JUSTICE Dalveer Bhandari, & JUSTICE Dipak Misra of Supreme court of India in the case of A.Shanmugam vs Ariya, Decided on 27 April 2012, has held as follows:- Experience reveals that a large number of cases are filed on false claims or evasive pleas are introduced by the defendant to cause delay in the administration of justice and this can be sufficiently taken care of if the Courts adopt realistic approach granting restitution. ................. Unless wrongdoers are denied profit or undue benefit from frivolous litigations, it would be difficult to control frivolous and uncalled for litigations. Experience also reveals that our Courts have been very reluctant to grant the actual or realistic costs. We would like to explain this by giving this illustration. When a litigant is compelled to spend Rs.1 lac on a frivolous litigation there is hardly any justification in awarding Rs. 1,000/- as costs unless there are special circumstances of that case. We need to decide cases while keeping pragmatic realities in view. We have to ensure that unscrupulous litigant is not permitted to derive any benefit by abusing the judicial process. ......................
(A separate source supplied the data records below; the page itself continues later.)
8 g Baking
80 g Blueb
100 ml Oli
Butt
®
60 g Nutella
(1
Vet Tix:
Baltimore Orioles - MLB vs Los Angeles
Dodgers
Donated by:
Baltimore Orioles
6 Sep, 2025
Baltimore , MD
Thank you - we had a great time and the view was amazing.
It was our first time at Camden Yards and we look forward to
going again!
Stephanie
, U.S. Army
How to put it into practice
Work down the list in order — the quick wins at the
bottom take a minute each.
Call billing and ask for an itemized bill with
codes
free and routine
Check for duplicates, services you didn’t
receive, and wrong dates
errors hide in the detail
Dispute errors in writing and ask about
This Court in the case of Ramrameshwari Devi v. Nirmala Devi (2011) 8 SCC 249 in paragraph 52 (C, D and G) of the judgment dealt with the aspect of imposition of actual or realistic costs which are equally relevant for this case reads as under:- “C. Imposition of actual, realistic or proper costs and or ordering prosecution would go a long way in controlling the tendency of introducing false pleadings and forged and fabricated documents by the litigants. Imposition of heavy costs would also control unnecessary adjournments by the parties. In appropriate cases the courts may consider ordering prosecution otherwise it may not be possible to maintain purity and sanctity of judicial proceedings. D. The Court must adopt realistic and pragmatic approach in granting mesne profits. The Court must carefully keep in view the ground realities while granting mesne profits. G. The principle of restitution be fully applied in a pragmatic manner in order to do real and substantial justice.”
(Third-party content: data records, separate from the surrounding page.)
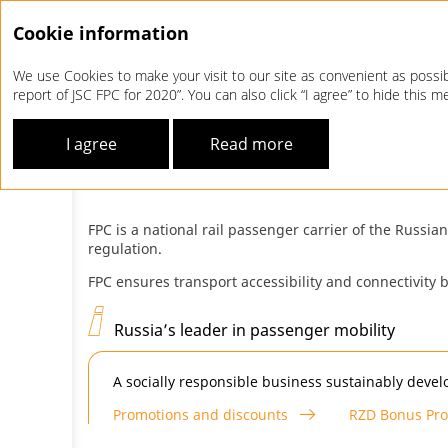
Cookie information
We use Cookies to make your visit to our site as convenient as possibl
report of JSC FPC for 2020”. You can also click “I agree” to hide this
Company Profile
FPC at a Glance
I agree
Read more
FPC
AT A GLANCE
FPC is a national rail passenger carrier of the Russi
regulation.
FPC ensures transport accessibility and connectivity
Russia’s leader in passenger mobility
A socially responsible business sustainably develo
Promotions and discounts
RZD Bonus Pr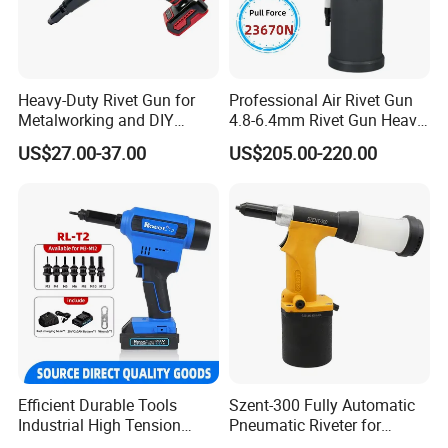
Heavy-Duty Rivet Gun for
Professional Air Rivet Gun
Metalworking and DIY
4.8-6.4mm Rivet Gun Heavy
Projects
Duty Pneumatic Hydraulic
US$27.00-37.00
US$205.00-220.00
Rivet Tool with Nose Pieces
Efficient Durable Tools
Szent-300 Fully Automatic
Industrial High Tension
Pneumatic Riveter for
28000n Low Noise Rl-T2
2.4mm 3.2mm 4.0mm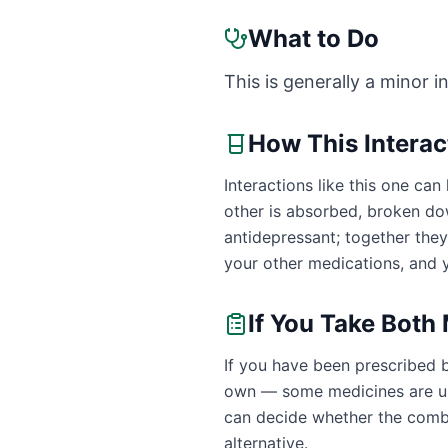
What to Do
This is generally a minor i
How This Intera
Interactions like this one c
other is absorbed, broken dow
antidepressant; together the
your other medications, and y
If You Take Both
If you have been prescribed b
own — some medicines are uns
can decide whether the combin
alternative.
This Court in another important case in Indian Council for Enviro- Legal Action v. Union of India and Others (2011) 8 SCC 161 (of which one of us, Bhandari, J. was the author of the judgment) had an occasion to deal with the concept of restitution. The relevant paragraphs of that judgment dealing with relevant judgments are reproduced hereunder:-
193. This Court in Grindlays Bank Limited v. Income Tax Officer, Calcutta (1980) 2 SCC 191 observed as under :- “…When passing such orders the High Court draws on its inherent power to make all such orders as are necessary for doing complete justice between the parties. The interests of justice require that any undeserved or unfair advantage gained by a party invoking the jurisdiction of the court, by the mere circumstance that it has initiated a proceeding in the court, must be neutralised. The simple fact of the institution of litigation by itself should not be permitted to confer an advantage on the party responsible for it. …”
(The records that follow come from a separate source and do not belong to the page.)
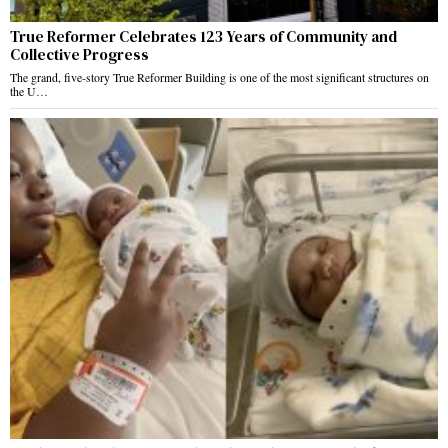
True Reformer Celebrates 123 Years of Community and
Collective Progress
The grand, five-story True Reformer Building is one of the most significant structures on
the U…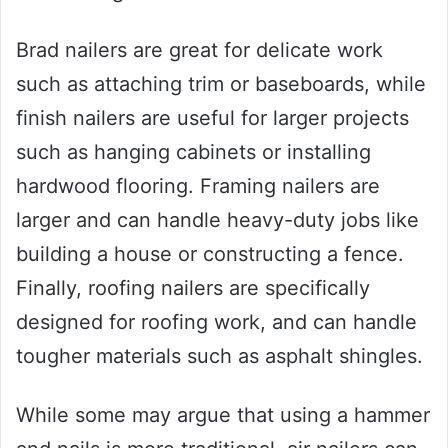
Brad nailers are great for delicate work
such as attaching trim or baseboards, while
finish nailers are useful for larger projects
such as hanging cabinets or installing
hardwood flooring. Framing nailers are
larger and can handle heavy-duty jobs like
building a house or constructing a fence.
Finally, roofing nailers are specifically
designed for roofing work, and can handle
tougher materials such as asphalt shingles.
While some may argue that using a hammer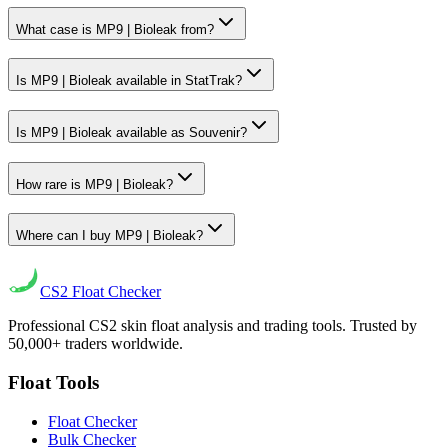
What case is MP9 | Bioleak from?
Is MP9 | Bioleak available in StatTrak?
Is MP9 | Bioleak available as Souvenir?
How rare is MP9 | Bioleak?
Where can I buy MP9 | Bioleak?
CS2
Float Checker
Professional CS2 skin float analysis and trading tools. Trusted by
50,000+ traders worldwide.
Float Tools
Float Checker
Bulk Checker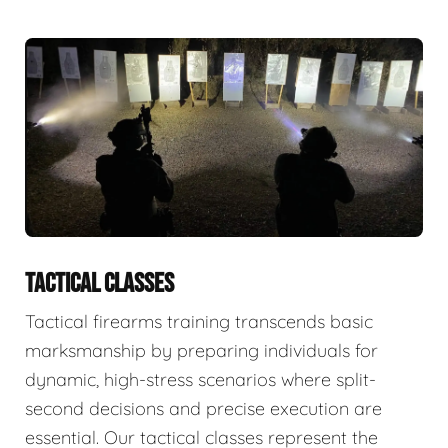
TACTICAL CLASSES
Tactical firearms training transcends basic
marksmanship by preparing individuals for
dynamic, high-stress scenarios where split-
second decisions and precise execution are
essential. Our tactical classes represent the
194. In Ram Krishna Verma and Others v. State of U.P. and Others (1992) 2 SCC 620 this Court observed as under :- “The 50 operators including the appellants/ private operators have been running their stage carriages by blatant abuse of the process of the court by delaying the hearing as directed in Jeevan Nath Bahl’s case and the High Court earlier thereto. As a fact, on the expiry of the initial period of grant after Sept. 29, 1959 they lost the right to obtain renewal or to ply their vehicles, as this Court declared the scheme to be operative. However, by sheer abuse of the process of law they are continuing to ply their vehicles pending hearing of the objections. This Court in Grindlays Bank Ltd. vs Income-tax Officer -  2 SCC 191 held that the High Court while exercising its power under Article 226 the interest of justice requires that any undeserved or unfair advantage gained by a party invoking the jurisdiction of the court must be neutralised. It was further held that the institution of the litigation by it should not be permitted to confer an unfair advantage on the party responsible for it. In the light of that law and in view of the power under Article 142(1) of the Constitution this Court, while exercising its jurisdiction would do complete justice and neutralise the unfair advantage gained by the 50 operators including the appellants in dragging the litigation to run the stage carriages on the approved route or area or portion thereof and forfeited their right to hearing of the objections filed by them to the draft scheme dated Feb. 26, 1959. …”
195. This Court in Kavita Trehan vs Balsara Hygiene Products (1994) 5 SCC 380 observed as under :- “The jurisdiction to make restitution is inherent in every court and will be exercised whenever the justice of the case demands. It will be exercised under inherent powers where the case did not strictly fall within the ambit of Section 144. Section 144 opens with the words “Where and in so far as a decree or an order is varied or reversed in any appeal, revision or other proceeding or is set aside or modified in any suit instituted for the purpose, ...”. The instant case may not strictly fall within the terms of Section 144; but the aggrieved party in such a case can appeal to the larger and general powers of restitution inherent in every court.”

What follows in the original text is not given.